— Work task —
The number of lines in the entries below holding the word "PADS" is all that is needed here.

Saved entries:
⁂
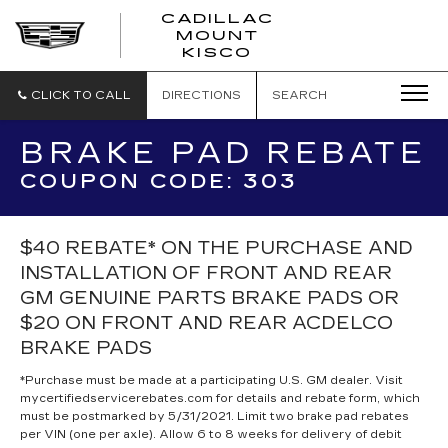
CADILLAC
MOUNT
CADILLAC
KISCO
MOUNT
KISCO
CLICK TO CALL
DIRECTIONS
SEARCH
BRAKE PAD REBATE
COUPON CODE: 303
$40 REBATE* ON THE PURCHASE AND
INSTALLATION OF FRONT AND REAR
GM GENUINE PARTS BRAKE PADS OR
$20 ON FRONT AND REAR ACDELCO
BRAKE PADS
*Purchase must be made at a participating U.S. GM dealer. Visit
mycertifiedservicerebates.com for details and rebate form, which
must be postmarked by 5/31/2021. Limit two brake pad rebates
per VIN (one per axle). Allow 6 to 8 weeks for delivery of debit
⁂
— Exercise result —
2